Haven't seen any mention of this here but it appears to be a go.

https://bangordailynews.com/2013/11/18/news/portland/new-portland-nova-scotia-ferry-service-expects-to-carry-100000-passengers-its-first-year/

(Just pretend to answer the dumb questions to read the whole story.)

My plan is to do it Durham, NC to Portland, ME to Halifax to Vancouver then south to Oregon. Might schedule some layovers along the way. Friends in NYC, Boston, Toronto, Vancouver. Any thoughts? Maybe in early June, like right after Memorial Day. Any thoughts? Looks like maybe ~$3k in sleeper as much as possible, maybe a little more depending on ferry cabin price.


----------



## Bob Dylan (Dec 10, 2013)

Nice Trip!  Check into getting a Rail Pass for the Amtrak Rail Fare! You can Upgrade to a Roomette with it! And Check VIAs Web site (via.ca) for Specials and Discounts, (50% Off or More)they have them Even in Summer! (Which comes Later up there! ^_^ )


----------



## the_traveler (Dec 10, 2013)

I hope it goes thru. I need a train/T/train/bus/ferry/train vacation soon! BTW - does VIA still offer service between Yarmouth and Halifax?


----------



## railiner (Dec 10, 2013)

the_traveler said:


> I hope it goes thru. I need a train/T/train/bus/ferry/train vacation soon! BTW - does VIA still offer service between Yarmouth and Halifax?


Doesn't look like it.....even mainline bus service seems to be nonexistant on that route. By Googling, you can find several 'shuttle' services that provide transportation on that route.....good luck!


----------



## greatcats (Dec 10, 2013)

In 2001, I took the overnight ferry from Portland, which was a nice trip. Railroad tracks were gone from Yarmouth and Digby areas.
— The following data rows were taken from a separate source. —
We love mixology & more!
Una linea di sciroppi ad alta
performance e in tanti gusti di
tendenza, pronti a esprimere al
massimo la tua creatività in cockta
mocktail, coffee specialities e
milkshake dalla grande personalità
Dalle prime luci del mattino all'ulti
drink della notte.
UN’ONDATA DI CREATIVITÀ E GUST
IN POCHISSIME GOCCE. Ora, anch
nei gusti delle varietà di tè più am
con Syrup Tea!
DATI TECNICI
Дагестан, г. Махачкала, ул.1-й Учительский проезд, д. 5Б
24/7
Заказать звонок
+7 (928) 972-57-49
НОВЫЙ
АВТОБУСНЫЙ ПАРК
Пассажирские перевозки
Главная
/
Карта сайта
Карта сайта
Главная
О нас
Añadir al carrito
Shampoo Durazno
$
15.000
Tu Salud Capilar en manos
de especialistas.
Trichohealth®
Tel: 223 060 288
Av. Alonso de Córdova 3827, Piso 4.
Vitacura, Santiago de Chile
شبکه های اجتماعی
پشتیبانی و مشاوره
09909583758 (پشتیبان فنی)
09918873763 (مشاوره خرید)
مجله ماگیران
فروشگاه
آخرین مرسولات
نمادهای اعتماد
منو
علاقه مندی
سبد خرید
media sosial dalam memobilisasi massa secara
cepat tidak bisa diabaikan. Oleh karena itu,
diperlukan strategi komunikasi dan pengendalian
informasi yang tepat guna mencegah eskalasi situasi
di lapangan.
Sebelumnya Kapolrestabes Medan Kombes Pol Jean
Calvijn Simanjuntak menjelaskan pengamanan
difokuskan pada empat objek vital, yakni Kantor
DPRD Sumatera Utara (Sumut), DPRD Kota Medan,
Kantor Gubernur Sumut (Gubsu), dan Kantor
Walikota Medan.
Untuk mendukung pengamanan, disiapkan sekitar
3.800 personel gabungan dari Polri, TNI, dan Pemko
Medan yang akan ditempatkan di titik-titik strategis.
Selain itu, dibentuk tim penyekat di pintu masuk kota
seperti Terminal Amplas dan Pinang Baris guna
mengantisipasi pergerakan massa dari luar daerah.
Further east, there was a tourist train operating.


----------



## me_little_me (Dec 10, 2013)

It is real and it starts May 1. No prices yet but schedule is set.

http://www.novastarcruises.com/


----------



## Phil S (Dec 11, 2013)

Thanks for the input. I traveled across Rockies on both CN and CP decades ago but never any farther east. -- Phil


----------